**Excerpted data**.

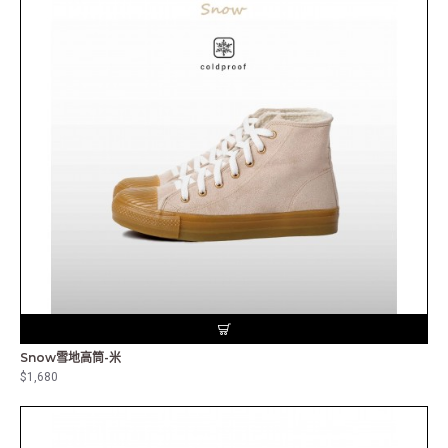
Snow雪地高筒-米
$1,680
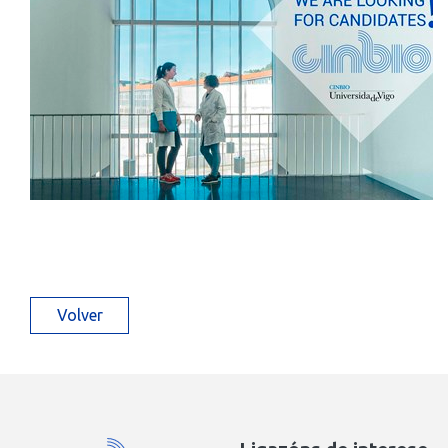
Volver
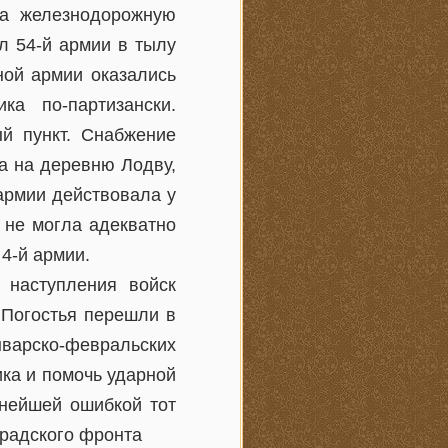
за железнодорожную
ил 54-й армии в тылу
ной армии оказались
а по-партизански.
й пункт. Снабжение
ла на деревню Лодву,
армии действовала у
 не могла адекватно
4-й армии.
 наступления войск
 Погостья перешли в
нварско-февральских
ика и помочь ударной
знейшей ошибкой тот
градского фронта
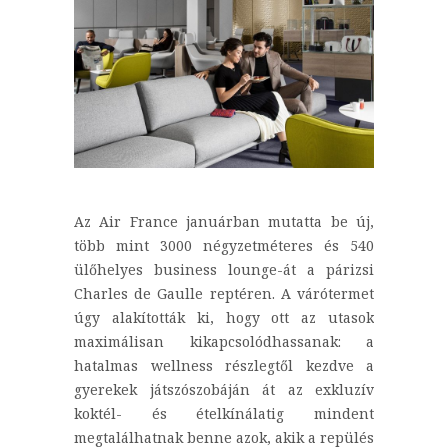
Az Air France januárban mutatta be új,
több mint 3000 négyzetméteres és 540
ülőhelyes business lounge-át a párizsi
Charles de Gaulle reptéren. A várótermet
úgy alakították ki, hogy ott az utasok
maximálisan kikapcsolódhassanak: a
hatalmas wellness részlegtől kezdve a
gyerekek játszószobáján át az exkluzív
koktél- és ételkínálatig mindent
megtalálhatnak benne azok, akik a repülés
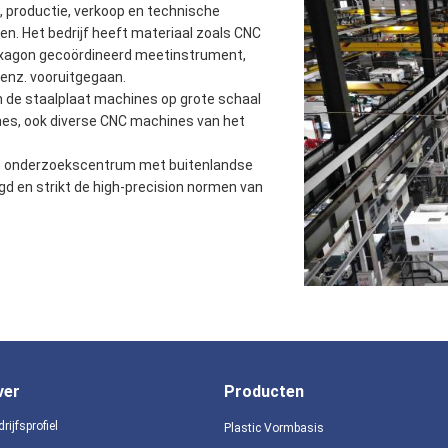
 productie, verkoop en technische
. Het bedrijf heeft materiaal zoals CNC
exagon gecoördineerd meetinstrument,
enz. vooruitgegaan.
 de staalplaat machines op grote schaal
nes, ook diverse CNC machines van het
ten onderzoekscentrum met buitenlandse
gd en strikt de high-precision normen van
ver
Producten
rijfsprofiel
Plastic Vormbasis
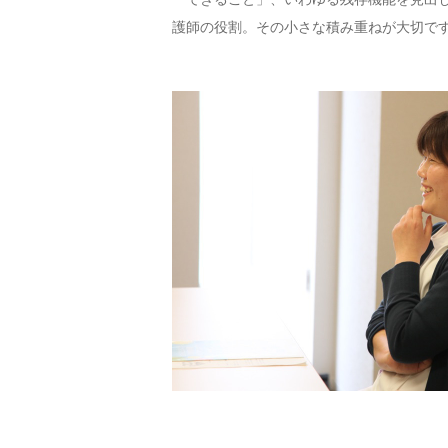
護師の役割。その小さな積み重ねが大切で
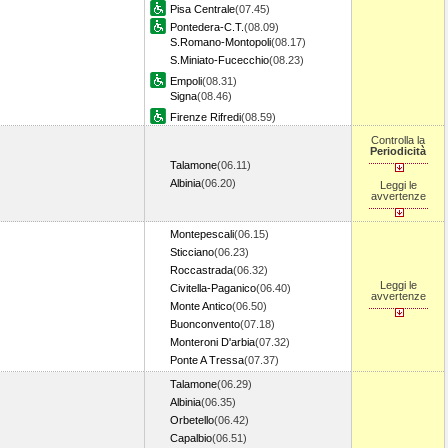
Pisa Centrale
(07.45)
Pontedera-C.T.
(08.09)
S.Romano-Montopoli
(08.17)
S.Miniato-Fucecchio
(08.23)
Empoli
(08.31)
Signa
(08.46)
Firenze Rifredi
(08.59)
Controlla la
Periodicità
Talamone
(06.11)
Albinia
(06.20)
Leggi le
avvertenze
Montepescali
(06.15)
Sticciano
(06.23)
Roccastrada
(06.32)
Leggi le
Civitella-Paganico
(06.40)
avvertenze
Monte Antico
(06.50)
Buonconvento
(07.18)
Monteroni D'arbia
(07.32)
Ponte A Tressa
(07.37)
Talamone
(06.29)
Albinia
(06.35)
Orbetello
(06.42)
Capalbio
(06.51)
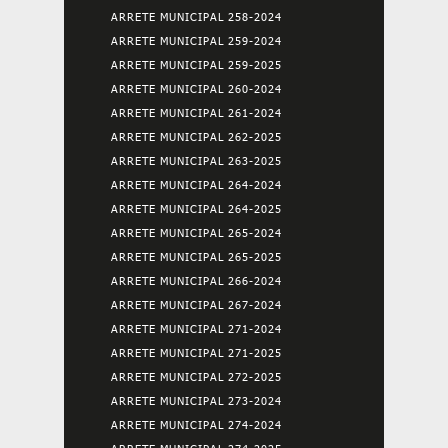
ARRETE MUNICIPAL 258-2024
ARRETE MUNICIPAL 259-2024
ARRETE MUNICIPAL 259-2025
ARRETE MUNICIPAL 260-2024
ARRETE MUNICIPAL 261-2024
ARRETE MUNICIPAL 262-2025
ARRETE MUNICIPAL 263-2025
ARRETE MUNICIPAL 264-2024
ARRETE MUNICIPAL 264-2025
ARRETE MUNICIPAL 265-2024
ARRETE MUNICIPAL 265-2025
ARRETE MUNICIPAL 266-2024
ARRETE MUNICIPAL 267-2024
ARRETE MUNICIPAL 271-2024
ARRETE MUNICIPAL 271-2025
ARRETE MUNICIPAL 272-2025
ARRETE MUNICIPAL 273-2024
ARRETE MUNICIPAL 274-2024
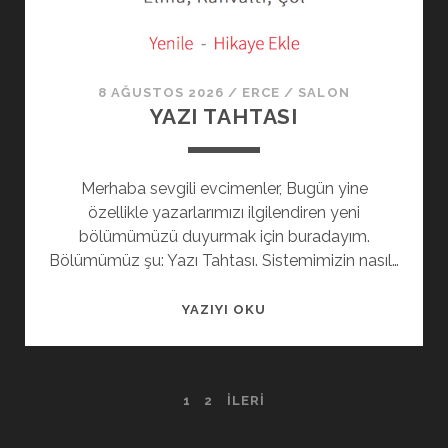
8 AĞUSTOS 2026
/
ERCE
/
SALON
YAZI TAHTASI
Merhaba sevgili evcimenler, Bugün yine
özellikle yazarlarımızı ilgilendiren yeni
bölümümüzü duyurmak için buradayım.
Bölümümüz şu: Yazı Tahtası. Sistemimizin nasıl…
YAZIYI OKU
1
2
İLERI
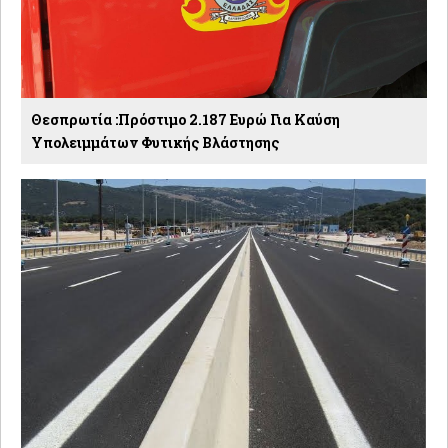
Θεσπρωτία :Πρόστιμο 2.187 Ευρώ Για Καύση
Υπολειμμάτων Φυτικής Βλάστησης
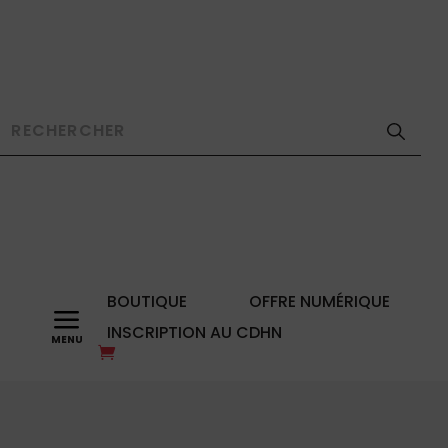
BOUTIQUE
OFFRE NUMÉRIQUE
a
INSCRIPTION AU CDHN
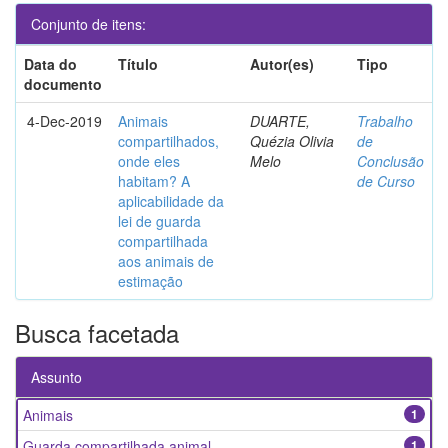
Conjunto de itens:
Data do
Título
Autor(es)
Tipo
documento
4-Dec-2019
Animais
DUARTE,
Trabalho
compartilhados,
Quézia Olivia
de
onde eles
Melo
Conclusão
habitam? A
de Curso
aplicabilidade da
lei de guarda
compartilhada
aos animais de
estimação
Busca facetada
Assunto
Animais
1
Guarda compartilhada animal
1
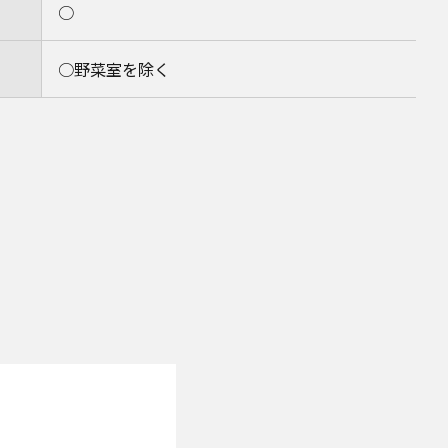
○
○野菜室を除く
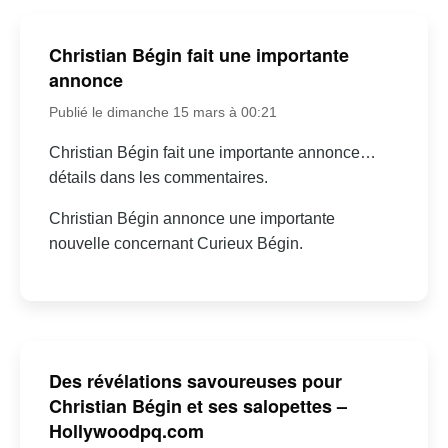
Christian Bégin fait une importante
annonce
Publié le dimanche 15 mars à 00:21
Christian Bégin fait une importante annonce…
détails dans les commentaires.
Christian Bégin annonce une importante
nouvelle concernant Curieux Bégin.
Des révélations savoureuses pour
Christian Bégin et ses salopettes –
Hollywoodpq.com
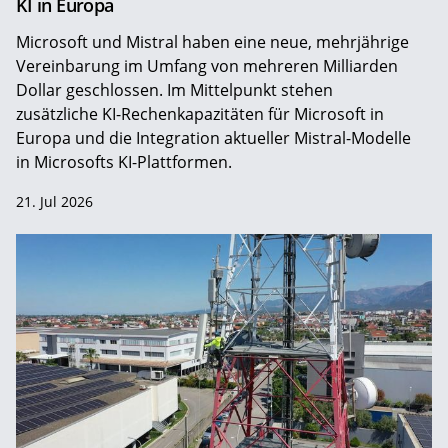
KI in Europa
Microsoft und Mistral haben eine neue, mehrjährige
Vereinbarung im Umfang von mehreren Milliarden
Dollar geschlossen. Im Mittelpunkt stehen
zusätzliche KI-Rechenkapazitäten für Microsoft in
Europa und die Integration aktueller Mistral-Modelle
in Microsofts KI-Plattformen.
21. Jul 2026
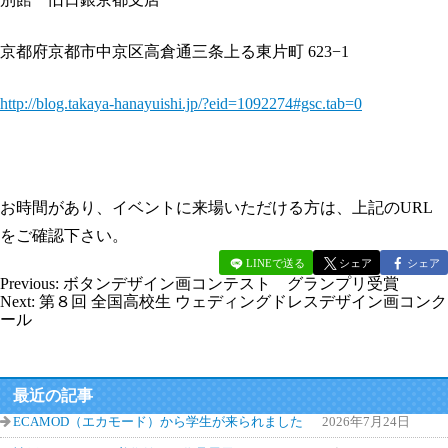
京都府京都市中京区高倉通三条上る東片町 623−1
http://blog.takaya-hanayuishi.jp/?eid=1092274#gsc.tab=0
お時間があり、イベントに来場いただける方は、上記のURL
をご確認下さい。
LINEで送る
シェア
シェア
Previous:
ボタンデザイン画コンテスト グランプリ受賞
Next:
第８回 全国高校生 ウェディングドレスデザイン画コンク
ール
最近の記事
ECAMOD（エカモード）から学生が来られました
2026年7月24日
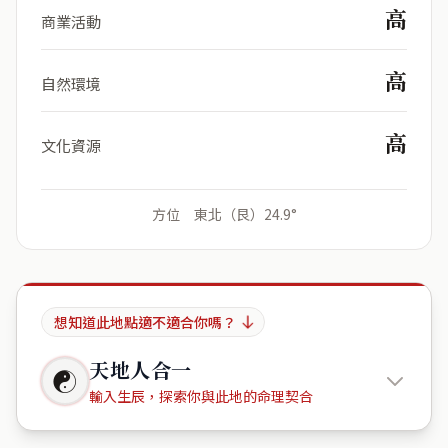
高
商業活動
高
自然環境
高
文化資源
方位 東北（艮）24.9°
想知道此地點適不適合你嗎？
天地人合一
☯
輸入生辰，探索你與此地的命理契合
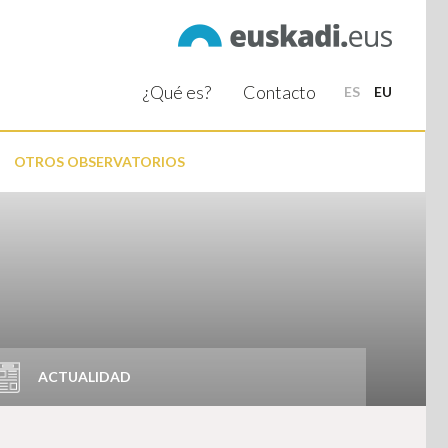
¿Qué es?
Contacto
ES
EU
OTROS OBSERVATORIOS
ACTUALIDAD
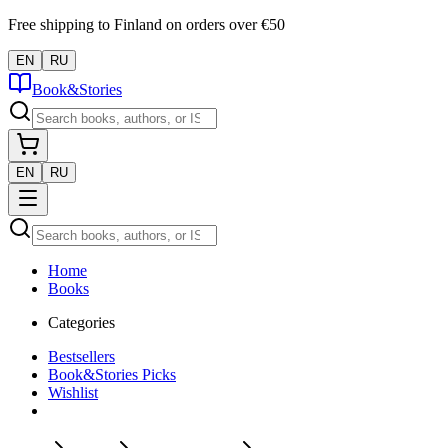
Free shipping to Finland on orders over €50
EN
RU
Book&Stories
EN
RU
Home
Books
Categories
Bestsellers
Book&Stories Picks
Wishlist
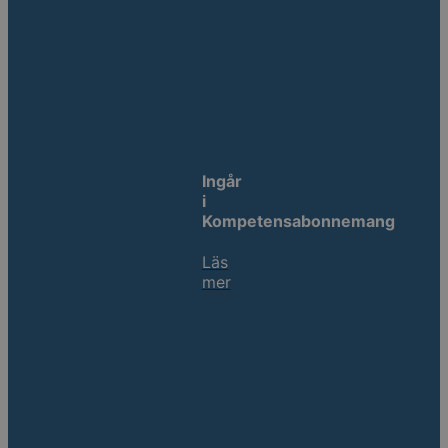
Ingår
i
Kompetensabonnemang
Läs
mer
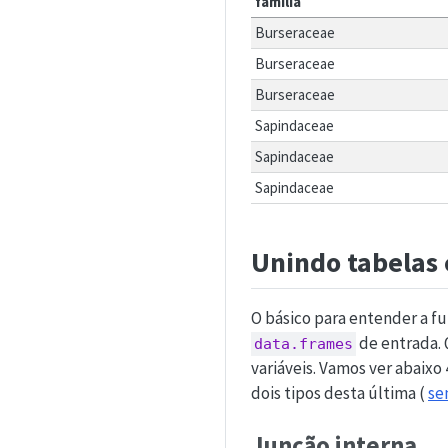
familia
Burseraceae
Burseraceae
Burseraceae
Sapindaceae
Sapindaceae
Sapindaceae
Unindo tabelas
O básico para entender a f
de entrada. 
data.frames
variáveis. Vamos ver abaixo 
dois tipos desta última (
se
Junção interna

**About this task**.
Look through the data above. Each line containing the word "Bégin" needs to be copied.

**Answer to the exercise**.
Christian Bégin fait une importante
Christian Bégin fait une importante annonce…
Christian Bégin annonce une importante
nouvelle concernant Curieux Bégin.
Christian Bégin et ses salopettes –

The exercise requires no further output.